Exercise description
Please work out how many lines in the material below contain the string "зарплат", and answer with that number only.

Excerpted records START

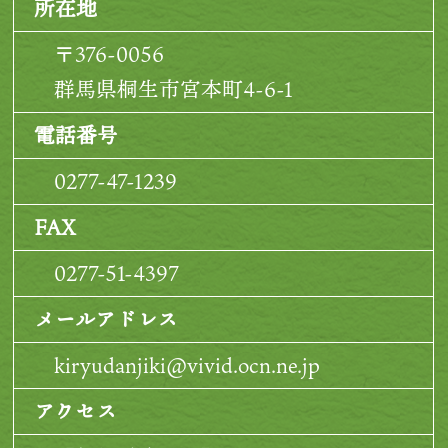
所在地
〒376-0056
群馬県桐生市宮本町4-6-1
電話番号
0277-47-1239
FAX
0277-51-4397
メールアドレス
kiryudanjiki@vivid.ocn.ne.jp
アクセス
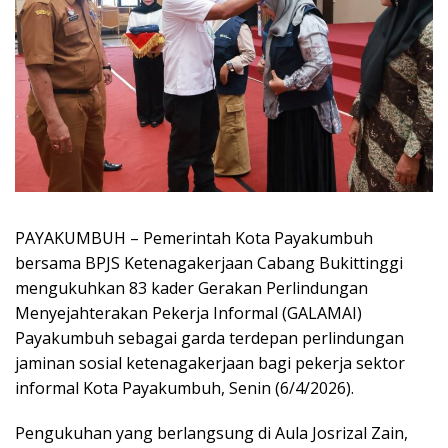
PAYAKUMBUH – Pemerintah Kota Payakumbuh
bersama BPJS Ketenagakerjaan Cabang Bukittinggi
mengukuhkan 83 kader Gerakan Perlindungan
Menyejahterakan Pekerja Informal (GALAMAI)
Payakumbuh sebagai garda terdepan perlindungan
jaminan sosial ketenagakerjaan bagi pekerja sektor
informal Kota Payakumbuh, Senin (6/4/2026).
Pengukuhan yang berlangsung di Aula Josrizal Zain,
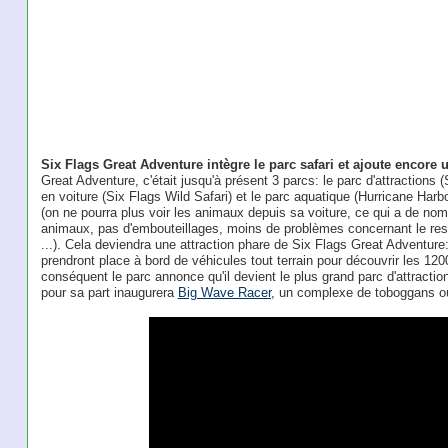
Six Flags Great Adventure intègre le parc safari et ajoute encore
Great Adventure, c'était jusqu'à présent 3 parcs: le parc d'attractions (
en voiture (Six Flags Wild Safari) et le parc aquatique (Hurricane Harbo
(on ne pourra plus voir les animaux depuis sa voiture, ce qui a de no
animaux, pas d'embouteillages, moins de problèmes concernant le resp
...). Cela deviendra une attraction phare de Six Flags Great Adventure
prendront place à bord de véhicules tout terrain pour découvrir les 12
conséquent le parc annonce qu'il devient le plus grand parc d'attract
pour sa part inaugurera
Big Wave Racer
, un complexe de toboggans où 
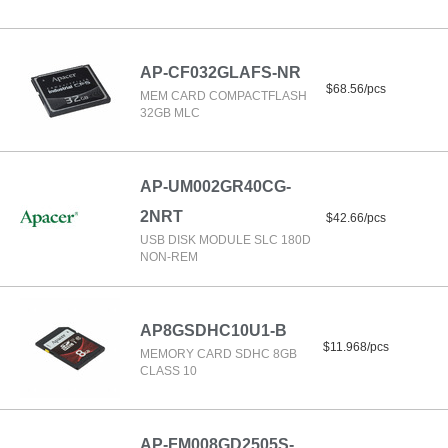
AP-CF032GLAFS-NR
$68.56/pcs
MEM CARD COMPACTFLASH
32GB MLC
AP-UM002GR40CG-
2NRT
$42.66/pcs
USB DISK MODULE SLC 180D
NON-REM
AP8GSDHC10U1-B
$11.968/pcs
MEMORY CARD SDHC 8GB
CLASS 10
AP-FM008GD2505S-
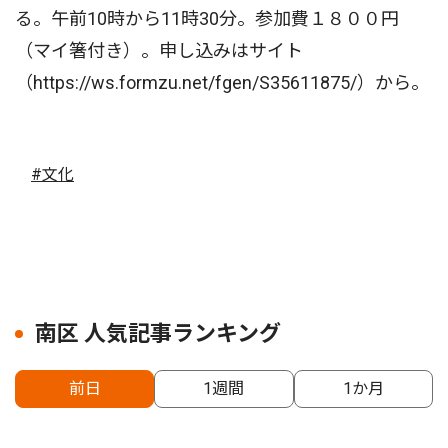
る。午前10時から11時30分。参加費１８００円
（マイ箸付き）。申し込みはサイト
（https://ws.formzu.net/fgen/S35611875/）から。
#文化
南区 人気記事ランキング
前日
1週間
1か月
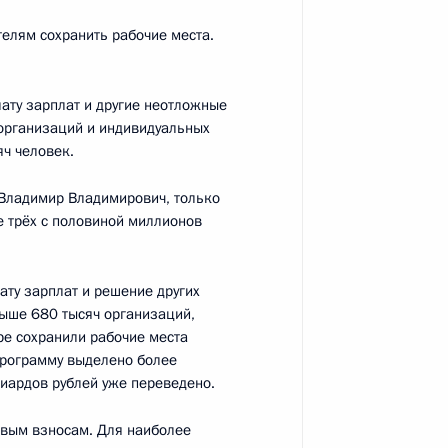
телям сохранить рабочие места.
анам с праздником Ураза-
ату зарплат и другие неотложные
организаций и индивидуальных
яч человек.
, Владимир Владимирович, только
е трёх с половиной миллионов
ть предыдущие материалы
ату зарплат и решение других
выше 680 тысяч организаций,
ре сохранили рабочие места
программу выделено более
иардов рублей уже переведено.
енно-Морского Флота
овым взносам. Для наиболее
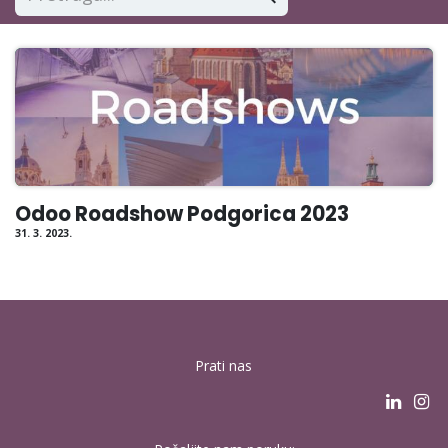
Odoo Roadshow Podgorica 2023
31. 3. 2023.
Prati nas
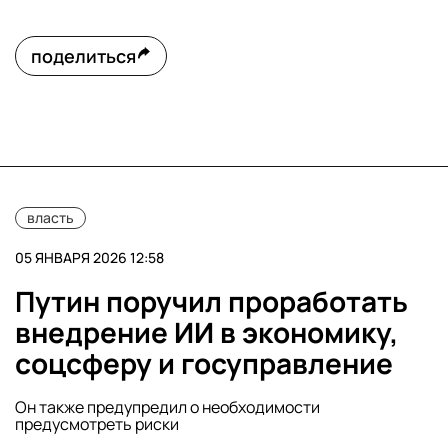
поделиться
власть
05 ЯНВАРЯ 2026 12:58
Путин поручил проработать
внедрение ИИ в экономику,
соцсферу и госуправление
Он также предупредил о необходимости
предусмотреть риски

Excerpted records END

Answer space
2